Sejauh ini tidak ada standar sensor yang baku dalam hal penerbitan komik di Indonesia walau para penerbit sudah mencantumkan sistem rating pada cover
komik. Misalnya, untuk gambar adegan ciuman, pada komik Caramel Whip karangan Usami Maki terbitan mc tahun 2003, adegan ciuman digambarkan
tanpa sensor sama sekali. Sedangkan pada komik berjudul Good Night karya Asuko Hayashi terbitan Elex Media Komputindo tahun 1995, adegan ciuman
dihilangkan dengan cara menghapus gambar salah satu karakter. Ini memperlihatkan bahwa sensor komik di Indonesia dapat berubah-ubah tergantung
waktu dan penerbit komik. Kini, penerbit Gramedia mengembangkan satu divisi penerbit komik, yaitu
Level Comics. Komik-komik yang diterbitkan oleh penerbit Level Comics adalah komik-komik ber-rating D. Level Comics menghadirkan komik yang bertema
dewasa dan alur cerita lebih kompleks. Komik-komik yang diterbitkan Level Comics lepas sama sekali dari gunting sensor.
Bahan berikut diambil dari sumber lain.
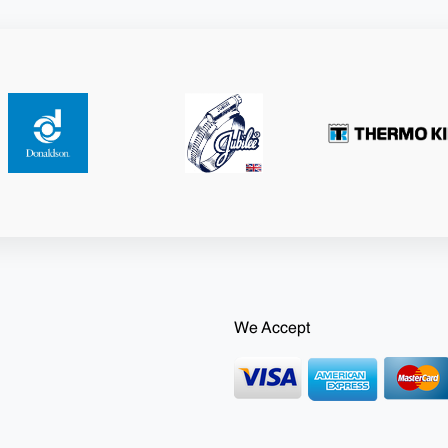
We Accept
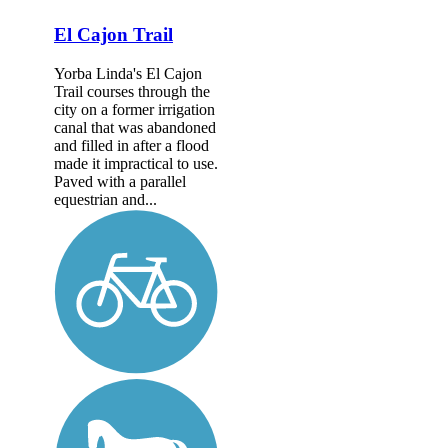
El Cajon Trail
Yorba Linda's El Cajon
Trail courses through the
city on a former irrigation
canal that was abandoned
and filled in after a flood
made it impractical to use.
Paved with a parallel
equestrian and...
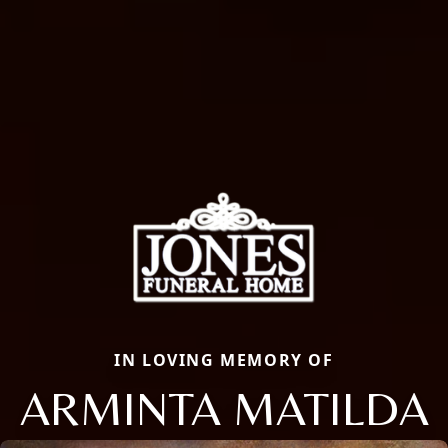
IN LOVING MEMORY OF
ARMINTA MATILDA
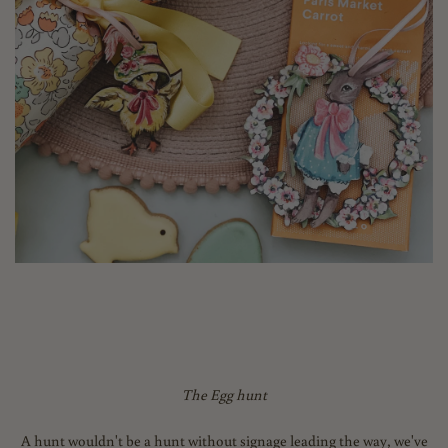
The Egg hunt
A hunt wouldn't be a hunt without signage leading the way, we've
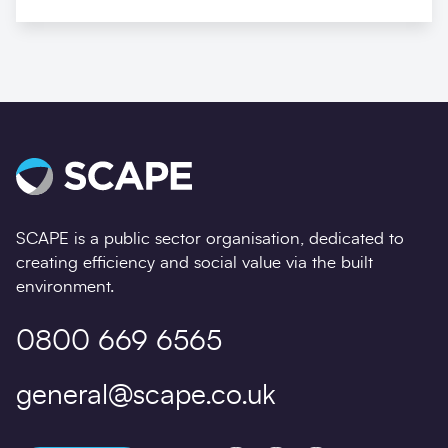
SCAPE is a public sector organisation, dedicated to
creating efficiency and social value via the built
environment.
0800 669 6565
general@scape.co.uk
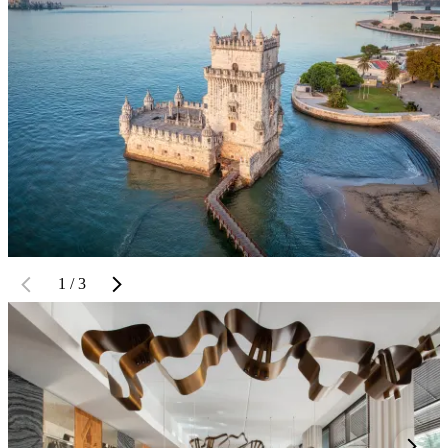
1 / 3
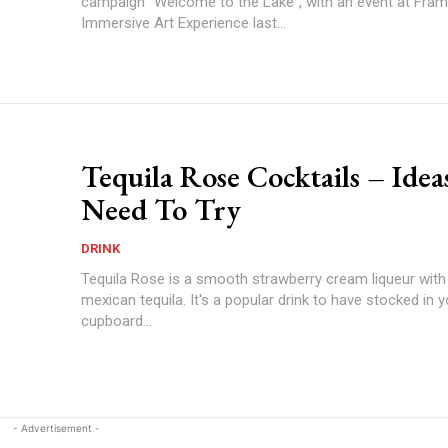
campaign “Welcome to the Lake”, with an event at Fra
Immersive Art Experience last...
Tequila Rose Cocktails – Idea
Need To Try
DRINK
Tequila Rose is a smooth strawberry cream liqueur with 
mexican tequila. It's a popular drink to have stocked in 
cupboard...
- Advertisement -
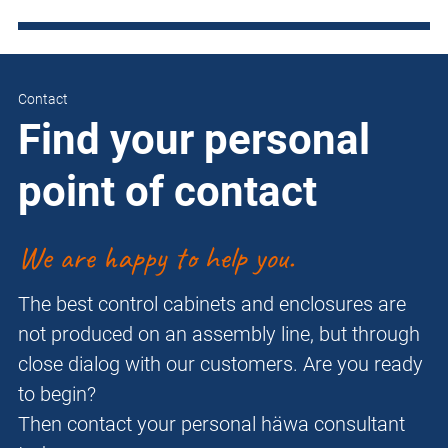
Contact
Find your personal
point of contact
We are happy to help you.
The best control cabinets and enclosures are
not produced on an assembly line, but through
close dialog with our customers. Are you ready
to begin?
Then contact your personal häwa consultant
Kebijakan sensor komik impor diberlakukan karena budaya yang berbeda antara asal komik tersebut dengan Indonesia. Mungkin penggambaran adegan
suatu komik di negeri asal komik tersebut masih dikatakan wajar, namun karena Indonesia menganut adat ketimuran serta mayoritas penduduknya adalah Muslim,
gambar tersebut menjadi tidak pantas untuk ditampilkan secara terbuka.